Shi'ite cleric Moqtada al-Sadr gestures during his first public appearance since returning from nearly four years of self-imposed exile in Najaf, south of Baghdad, Iraq, 08 Jan 2011
Shi'ite cleric Moqtada al-Sadr gestures during his first public appearance since returning from nearly four years of self-imposed exile in Najaf, south of Baghdad, Iraq, 08 Jan 2011

Anti-U.S. cleric Moqtada al-Sadr addressed his followers in the Iraqi city of Najaf Saturday after returning from a nearly four-year stint studying Shi’ite theology in Iran. 

Thousands of supporters came to cheer their long absent leader after his self-imposed exile in Iran.   
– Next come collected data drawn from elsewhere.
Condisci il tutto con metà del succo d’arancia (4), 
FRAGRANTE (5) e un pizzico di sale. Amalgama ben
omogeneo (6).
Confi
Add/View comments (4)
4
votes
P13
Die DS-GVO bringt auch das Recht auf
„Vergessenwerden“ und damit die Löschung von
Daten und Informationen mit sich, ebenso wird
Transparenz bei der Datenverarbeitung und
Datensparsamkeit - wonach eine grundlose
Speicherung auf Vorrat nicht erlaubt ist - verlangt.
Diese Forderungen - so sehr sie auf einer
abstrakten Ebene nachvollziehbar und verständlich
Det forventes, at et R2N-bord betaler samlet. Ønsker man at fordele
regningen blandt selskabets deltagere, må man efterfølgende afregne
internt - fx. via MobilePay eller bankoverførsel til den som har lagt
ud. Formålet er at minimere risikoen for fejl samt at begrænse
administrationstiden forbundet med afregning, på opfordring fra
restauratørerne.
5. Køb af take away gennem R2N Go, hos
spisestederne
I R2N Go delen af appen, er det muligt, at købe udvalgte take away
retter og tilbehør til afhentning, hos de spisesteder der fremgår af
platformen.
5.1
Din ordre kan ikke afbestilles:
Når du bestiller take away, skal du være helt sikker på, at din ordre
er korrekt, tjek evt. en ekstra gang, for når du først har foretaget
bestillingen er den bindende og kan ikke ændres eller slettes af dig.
Moqtada al-Sadr left Iraq nearly four years ago when U.S. forces had reached a pinnacle of troop strength and now he was returning to a different Iraq, ready to assert its independence.

Much of Sadr’s rhetoric on Saturday drew applause with many in the crowd being devoted supporters.
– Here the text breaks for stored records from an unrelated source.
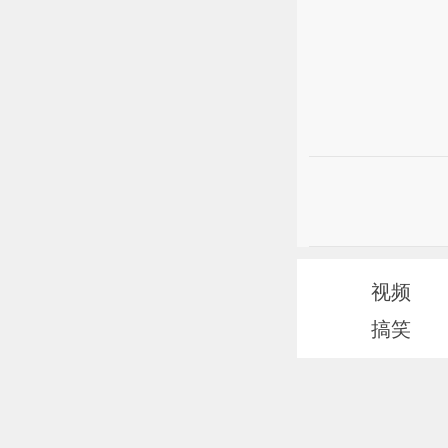
视频
搞笑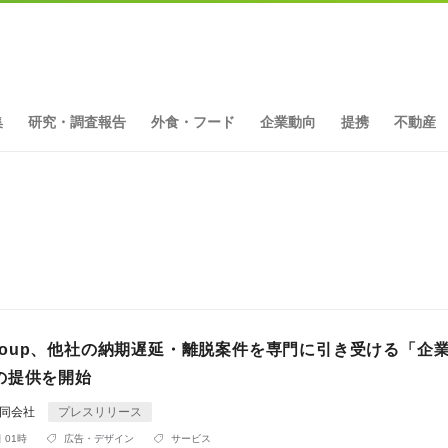
集
研究・調査報告
外食・フード
企業動向
提携
不動産
o Group、他社の納期遅延・離脱案件を専門に引き受ける「企
の提供を開始
p合同会社
プレスリリース
 01時
広告・デザイン
サービス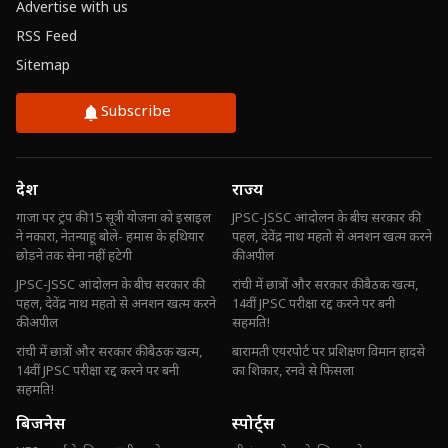
Advertise with us
RSS Feed
Sitemap
Subscribe
देश
राज्य
गाजा पर ट्रंप की 15 सूत्री योजना को इस्राइल
JPSC-JSSC आंदोलन के बीच सरकार की
ने नकारा, नेतन्याहू बोले- हमास के हथियार
पहल, देवेंद्र नाथ महतो से अनशन खत्म करने
छोड़ने तक सेना नहीं हटेगी
की अपील
JPSC-JSSC आंदोलन के बीच सरकार की
रांची में छात्रों और सरकार की बैठक खत्म,
पहल, देवेंद्र नाथ महतो से अनशन खत्म करने
14वीं JPSC परीक्षा रद्द करने पर बनी
की अपील
सहमति!
रांची में छात्रों और सरकार की बैठक खत्म,
बारामती एयरपोर्ट पर प्रशिक्षण विमान हादसे
14वीं JPSC परीक्षा रद्द करने पर बनी
का शिकार, रनवे से फिसला
सहमति!
बिजनेस
स्पोर्ट्स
Iraq is still occupied, Sadr claims, and his followers must continue to resist the occupiers - U.S. and others - by all possible means. He then urged the crowd to chant ‘down with the occupant.’

At the gathering in the Shi’ite stronghold of Najaf,  Sadr appeared  to have buried his longstanding animosity with Iraqi Prime Minister Nouri al-Maliki, whose recently formed government he finally agreed to support. That support, however, is tempered.
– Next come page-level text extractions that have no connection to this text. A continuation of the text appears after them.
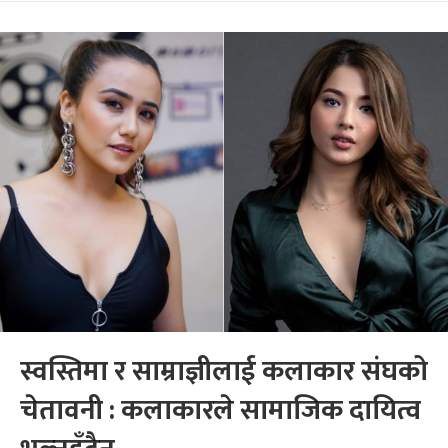
स्वस्तिमा र साम्राज्ञीलाई कलाकार संघको
चेतावनी : कलाकारले सामाजिक दायित्व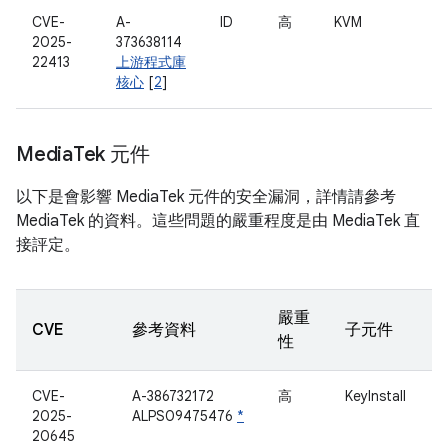
CVE-
A-
ID
高
KVM
2025-
373638114
22413
上游程式庫
核心
[
2
]
Media
Tek 元件
以下是會影響 MediaTek 元件的安全漏洞，詳情請參考
MediaTek 的資料。這些問題的嚴重程度是由 MediaTek 直
接評定。
嚴重
CVE
參考資料
子元件
性
CVE-
A-386732172
高
KeyInstall
2025-
ALPS09475476
*
20645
He says that the Iraqi government has now been formed and that he is willing to support it if it serves the interests of the people. If not, he threatens vaguely, there are avenues to pursue.

Mr. Maliki, for his part, addressed Moqtada al-Sadr and others, telling a gathering of Iraqi police officers his erstwhile opponents are now in the government and should stop complaining.

He insists that no one should complain that he has been deprived of a place within the government, and so no one should flout the law and create disturbances.

Iraq expert James Denselow of Kings College in London stresses that Moqtada al-Sadr is a "component of Iran’s strategy in Iraq," and that Sadr has "shown himself to be pragmatic enough to abstain from violence," as the U.S. prepares to withdraw by year’s end.

Sadr’s fiery rhetoric, he notes, looks calculated to resemble the lingo of Lebanon’s Hezbollah, and his politics appears to center on Hezbollah’s state-within-a-state model.

"The Hezbollah model is shown clearly in his comments," said Denselow. 'He will use the government as far at it is useful for him and his party and he will see the state as a prize to be captured and to be sort of patronized in terms of his supporters through ministries and through finance, but he will not necessarily look to build the central state and Maliki as independent actors to themselves."

Meanwhile, Prime Minister Maliki, he argues, has both domestic and regional issues to deal with, trying to keep his fragile coalition together and trying to please both the Arabs and the Iranians. As evidence of the fence he now straddles,  Mr. Maliki hosted Arab League chief Amr Moussa Saturday, asking to host the next Arab summit. The visit came just 48 hours after that of Iran’s new acting Foreign Minister Ali Akbar Salehi.